Stored records -
******************************
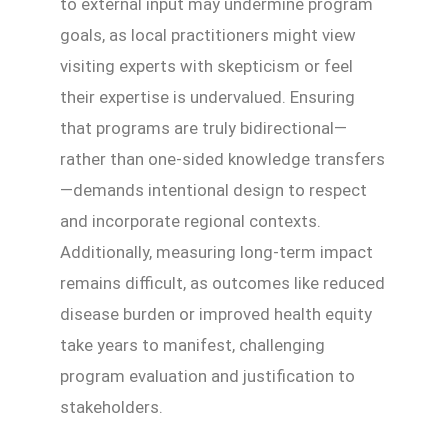
to external input may undermine program
goals, as local practitioners might view
visiting experts with skepticism or feel
their expertise is undervalued. Ensuring
that programs are truly bidirectional—
rather than one-sided knowledge transfers
—demands intentional design to respect
and incorporate regional contexts.
Additionally, measuring long-term impact
remains difficult, as outcomes like reduced
disease burden or improved health equity
take years to manifest, challenging
program evaluation and justification to
stakeholders.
******************************
YOUR ASSIGNMENT -
Your answer should hold exactly the lines from the one containing "take years to manifest, challenging" to the last line of the data, both included, and no others.

SOLUTION FOR THIS PROBLEM -
take years to manifest, challenging
program evaluation and justification to
stakeholders.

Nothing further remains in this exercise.